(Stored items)

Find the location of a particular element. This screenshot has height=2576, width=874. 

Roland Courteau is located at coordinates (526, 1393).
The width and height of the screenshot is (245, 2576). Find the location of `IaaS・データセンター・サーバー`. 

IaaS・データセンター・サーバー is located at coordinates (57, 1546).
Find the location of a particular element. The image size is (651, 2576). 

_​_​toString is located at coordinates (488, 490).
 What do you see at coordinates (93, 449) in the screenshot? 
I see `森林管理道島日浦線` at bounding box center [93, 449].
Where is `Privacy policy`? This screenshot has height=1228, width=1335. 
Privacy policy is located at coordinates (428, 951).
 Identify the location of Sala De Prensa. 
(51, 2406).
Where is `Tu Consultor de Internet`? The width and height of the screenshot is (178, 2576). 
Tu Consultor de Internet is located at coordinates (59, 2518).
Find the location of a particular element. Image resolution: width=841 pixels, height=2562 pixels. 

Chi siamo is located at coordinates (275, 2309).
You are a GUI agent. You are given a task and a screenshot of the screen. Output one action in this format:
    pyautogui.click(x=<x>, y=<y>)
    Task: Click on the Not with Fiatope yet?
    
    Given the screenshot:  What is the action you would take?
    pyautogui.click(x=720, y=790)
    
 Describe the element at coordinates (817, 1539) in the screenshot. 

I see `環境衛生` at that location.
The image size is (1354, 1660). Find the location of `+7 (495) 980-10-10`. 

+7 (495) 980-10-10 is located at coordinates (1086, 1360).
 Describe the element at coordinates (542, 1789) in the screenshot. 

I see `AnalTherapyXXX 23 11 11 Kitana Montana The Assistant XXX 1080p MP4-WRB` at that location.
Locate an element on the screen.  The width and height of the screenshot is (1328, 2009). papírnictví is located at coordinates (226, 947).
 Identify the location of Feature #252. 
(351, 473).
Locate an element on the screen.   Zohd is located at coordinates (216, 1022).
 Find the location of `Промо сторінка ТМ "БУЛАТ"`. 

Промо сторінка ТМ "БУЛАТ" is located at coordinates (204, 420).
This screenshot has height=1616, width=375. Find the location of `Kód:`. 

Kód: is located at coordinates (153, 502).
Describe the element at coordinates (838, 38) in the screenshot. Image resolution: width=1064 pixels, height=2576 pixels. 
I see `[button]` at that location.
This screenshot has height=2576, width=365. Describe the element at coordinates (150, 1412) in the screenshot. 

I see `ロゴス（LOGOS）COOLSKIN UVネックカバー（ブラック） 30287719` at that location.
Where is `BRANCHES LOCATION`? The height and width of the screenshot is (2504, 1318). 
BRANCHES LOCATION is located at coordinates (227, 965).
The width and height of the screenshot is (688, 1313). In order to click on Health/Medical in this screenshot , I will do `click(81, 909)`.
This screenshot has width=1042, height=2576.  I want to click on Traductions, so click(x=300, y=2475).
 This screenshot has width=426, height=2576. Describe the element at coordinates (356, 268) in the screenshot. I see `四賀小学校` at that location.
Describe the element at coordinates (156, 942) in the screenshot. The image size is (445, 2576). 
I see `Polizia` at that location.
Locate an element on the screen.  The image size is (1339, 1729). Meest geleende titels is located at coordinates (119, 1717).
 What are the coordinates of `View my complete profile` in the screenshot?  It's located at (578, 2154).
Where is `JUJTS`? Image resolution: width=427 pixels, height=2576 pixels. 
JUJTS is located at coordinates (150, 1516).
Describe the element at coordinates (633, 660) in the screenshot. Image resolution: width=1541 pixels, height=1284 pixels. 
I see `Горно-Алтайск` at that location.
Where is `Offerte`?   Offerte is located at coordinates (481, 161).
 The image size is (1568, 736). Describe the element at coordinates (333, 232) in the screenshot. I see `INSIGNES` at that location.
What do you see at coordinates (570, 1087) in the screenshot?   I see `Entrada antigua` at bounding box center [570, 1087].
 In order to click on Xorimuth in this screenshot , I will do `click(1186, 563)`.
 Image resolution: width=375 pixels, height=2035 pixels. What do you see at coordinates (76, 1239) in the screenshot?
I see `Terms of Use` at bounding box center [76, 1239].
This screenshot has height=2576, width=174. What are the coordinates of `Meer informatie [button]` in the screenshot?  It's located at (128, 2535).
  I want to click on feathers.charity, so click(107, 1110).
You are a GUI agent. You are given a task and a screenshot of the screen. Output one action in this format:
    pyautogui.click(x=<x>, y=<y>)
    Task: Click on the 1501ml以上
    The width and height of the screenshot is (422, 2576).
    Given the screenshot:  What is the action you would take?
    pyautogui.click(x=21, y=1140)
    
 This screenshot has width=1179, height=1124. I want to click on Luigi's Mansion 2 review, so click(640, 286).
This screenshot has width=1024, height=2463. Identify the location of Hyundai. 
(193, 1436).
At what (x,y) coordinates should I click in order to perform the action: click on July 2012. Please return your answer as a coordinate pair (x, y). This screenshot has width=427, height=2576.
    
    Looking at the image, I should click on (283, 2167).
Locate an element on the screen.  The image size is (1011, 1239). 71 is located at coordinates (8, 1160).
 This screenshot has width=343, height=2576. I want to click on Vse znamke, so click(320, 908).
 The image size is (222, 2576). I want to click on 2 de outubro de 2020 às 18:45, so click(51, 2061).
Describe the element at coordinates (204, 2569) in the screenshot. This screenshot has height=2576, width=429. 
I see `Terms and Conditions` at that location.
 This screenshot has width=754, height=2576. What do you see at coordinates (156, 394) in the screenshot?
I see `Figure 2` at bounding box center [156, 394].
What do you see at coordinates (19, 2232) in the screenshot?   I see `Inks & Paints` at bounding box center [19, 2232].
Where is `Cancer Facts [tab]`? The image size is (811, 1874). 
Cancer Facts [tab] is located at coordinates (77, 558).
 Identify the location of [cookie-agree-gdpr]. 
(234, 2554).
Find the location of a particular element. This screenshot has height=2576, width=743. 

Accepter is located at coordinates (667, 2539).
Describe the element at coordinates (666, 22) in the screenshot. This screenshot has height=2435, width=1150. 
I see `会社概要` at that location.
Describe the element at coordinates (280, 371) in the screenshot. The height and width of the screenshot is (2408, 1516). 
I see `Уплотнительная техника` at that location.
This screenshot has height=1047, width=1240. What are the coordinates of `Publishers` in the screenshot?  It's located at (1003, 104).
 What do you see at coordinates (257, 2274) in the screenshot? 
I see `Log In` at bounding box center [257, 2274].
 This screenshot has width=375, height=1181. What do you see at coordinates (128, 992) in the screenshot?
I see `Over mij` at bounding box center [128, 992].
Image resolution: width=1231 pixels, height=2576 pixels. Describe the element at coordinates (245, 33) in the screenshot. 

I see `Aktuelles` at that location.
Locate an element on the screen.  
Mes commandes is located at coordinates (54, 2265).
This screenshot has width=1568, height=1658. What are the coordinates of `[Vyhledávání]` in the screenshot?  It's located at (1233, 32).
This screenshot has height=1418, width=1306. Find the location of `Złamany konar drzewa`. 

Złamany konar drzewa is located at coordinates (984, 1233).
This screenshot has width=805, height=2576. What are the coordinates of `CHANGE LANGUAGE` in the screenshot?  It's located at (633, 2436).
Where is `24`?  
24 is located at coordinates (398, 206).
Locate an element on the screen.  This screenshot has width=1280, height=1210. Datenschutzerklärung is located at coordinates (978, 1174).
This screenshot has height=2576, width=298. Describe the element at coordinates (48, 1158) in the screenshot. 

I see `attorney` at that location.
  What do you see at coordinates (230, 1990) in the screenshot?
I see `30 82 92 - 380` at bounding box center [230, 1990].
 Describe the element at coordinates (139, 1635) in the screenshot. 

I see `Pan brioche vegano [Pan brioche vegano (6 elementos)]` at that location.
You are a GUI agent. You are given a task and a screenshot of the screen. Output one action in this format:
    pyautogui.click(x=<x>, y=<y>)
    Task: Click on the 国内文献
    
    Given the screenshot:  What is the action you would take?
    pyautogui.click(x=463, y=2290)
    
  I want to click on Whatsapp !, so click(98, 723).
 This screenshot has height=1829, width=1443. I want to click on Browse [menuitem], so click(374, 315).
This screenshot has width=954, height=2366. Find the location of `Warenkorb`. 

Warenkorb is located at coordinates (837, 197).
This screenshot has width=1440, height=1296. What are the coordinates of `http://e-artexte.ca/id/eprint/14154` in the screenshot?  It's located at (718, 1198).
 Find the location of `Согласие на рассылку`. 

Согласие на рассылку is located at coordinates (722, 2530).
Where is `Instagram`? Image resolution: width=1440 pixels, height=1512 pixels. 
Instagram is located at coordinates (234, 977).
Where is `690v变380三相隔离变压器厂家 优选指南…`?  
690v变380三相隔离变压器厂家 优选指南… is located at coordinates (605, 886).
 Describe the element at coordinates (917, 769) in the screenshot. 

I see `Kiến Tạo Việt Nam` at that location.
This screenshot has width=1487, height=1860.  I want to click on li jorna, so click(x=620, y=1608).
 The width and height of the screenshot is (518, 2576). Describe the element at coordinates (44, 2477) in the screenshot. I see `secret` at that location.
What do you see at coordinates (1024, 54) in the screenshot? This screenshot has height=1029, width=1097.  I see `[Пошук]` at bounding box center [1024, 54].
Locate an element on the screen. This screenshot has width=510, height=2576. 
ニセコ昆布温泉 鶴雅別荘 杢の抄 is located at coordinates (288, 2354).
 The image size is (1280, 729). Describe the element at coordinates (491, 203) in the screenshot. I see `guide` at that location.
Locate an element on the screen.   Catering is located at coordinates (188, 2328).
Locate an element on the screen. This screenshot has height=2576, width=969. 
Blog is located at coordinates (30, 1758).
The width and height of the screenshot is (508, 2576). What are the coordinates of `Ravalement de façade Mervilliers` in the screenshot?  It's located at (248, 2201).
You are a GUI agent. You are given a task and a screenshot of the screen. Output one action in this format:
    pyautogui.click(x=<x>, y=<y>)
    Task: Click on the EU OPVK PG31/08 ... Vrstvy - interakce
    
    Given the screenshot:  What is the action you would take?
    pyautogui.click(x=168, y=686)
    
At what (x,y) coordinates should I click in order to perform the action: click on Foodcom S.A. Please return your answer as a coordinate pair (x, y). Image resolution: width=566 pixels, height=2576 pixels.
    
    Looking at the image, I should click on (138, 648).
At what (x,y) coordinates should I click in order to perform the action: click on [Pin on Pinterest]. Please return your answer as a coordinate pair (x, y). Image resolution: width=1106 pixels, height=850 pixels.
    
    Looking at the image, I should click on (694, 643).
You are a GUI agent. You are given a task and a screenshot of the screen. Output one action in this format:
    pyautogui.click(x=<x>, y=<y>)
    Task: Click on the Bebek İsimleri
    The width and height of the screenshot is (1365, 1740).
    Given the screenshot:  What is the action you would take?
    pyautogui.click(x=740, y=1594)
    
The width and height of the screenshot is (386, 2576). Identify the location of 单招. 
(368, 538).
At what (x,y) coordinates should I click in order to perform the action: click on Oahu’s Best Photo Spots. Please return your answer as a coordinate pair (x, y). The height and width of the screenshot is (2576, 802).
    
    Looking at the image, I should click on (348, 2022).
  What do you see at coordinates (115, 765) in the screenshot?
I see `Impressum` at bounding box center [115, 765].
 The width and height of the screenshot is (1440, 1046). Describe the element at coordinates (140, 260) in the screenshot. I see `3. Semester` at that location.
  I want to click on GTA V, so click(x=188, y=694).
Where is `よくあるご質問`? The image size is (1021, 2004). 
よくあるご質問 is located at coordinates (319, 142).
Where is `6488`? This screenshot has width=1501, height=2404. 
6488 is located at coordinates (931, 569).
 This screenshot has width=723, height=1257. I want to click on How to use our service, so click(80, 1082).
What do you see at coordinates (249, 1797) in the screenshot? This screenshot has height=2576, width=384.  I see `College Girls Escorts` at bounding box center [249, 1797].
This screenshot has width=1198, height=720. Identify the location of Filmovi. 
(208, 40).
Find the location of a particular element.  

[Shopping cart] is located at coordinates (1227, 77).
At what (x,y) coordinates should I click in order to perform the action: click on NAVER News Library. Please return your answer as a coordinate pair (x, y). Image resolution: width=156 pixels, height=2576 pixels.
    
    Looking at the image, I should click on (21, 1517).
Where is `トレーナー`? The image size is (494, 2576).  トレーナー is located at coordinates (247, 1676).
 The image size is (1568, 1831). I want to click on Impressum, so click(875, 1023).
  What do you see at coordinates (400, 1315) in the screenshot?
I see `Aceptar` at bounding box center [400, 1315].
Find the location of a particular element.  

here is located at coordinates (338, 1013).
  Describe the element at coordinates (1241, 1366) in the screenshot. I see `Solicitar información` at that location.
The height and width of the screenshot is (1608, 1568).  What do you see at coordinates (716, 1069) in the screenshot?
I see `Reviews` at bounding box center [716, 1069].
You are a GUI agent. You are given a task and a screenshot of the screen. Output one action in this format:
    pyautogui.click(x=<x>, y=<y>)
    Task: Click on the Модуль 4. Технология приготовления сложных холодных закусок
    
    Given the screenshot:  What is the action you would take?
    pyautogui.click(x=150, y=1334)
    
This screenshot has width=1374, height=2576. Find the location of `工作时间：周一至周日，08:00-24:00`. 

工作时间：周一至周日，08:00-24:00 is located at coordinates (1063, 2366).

Work order: Write out exactly the lines above between the line with "pixels, height=1512 pixels." and the line with "What do you see at coordinates (1024, 54)", inclusive, and nothing beyond them.

Completed task:
Where is `Instagram`? Image resolution: width=1440 pixels, height=1512 pixels. 
Instagram is located at coordinates (234, 977).
Where is `690v变380三相隔离变压器厂家 优选指南…`?  
690v变380三相隔离变压器厂家 优选指南… is located at coordinates (605, 886).
 Describe the element at coordinates (917, 769) in the screenshot. 

I see `Kiến Tạo Việt Nam` at that location.
This screenshot has width=1487, height=1860.  I want to click on li jorna, so click(x=620, y=1608).
 The width and height of the screenshot is (518, 2576). Describe the element at coordinates (44, 2477) in the screenshot. I see `secret` at that location.
What do you see at coordinates (1024, 54) in the screenshot? This screenshot has height=1029, width=1097.  I see `[Пошук]` at bounding box center [1024, 54].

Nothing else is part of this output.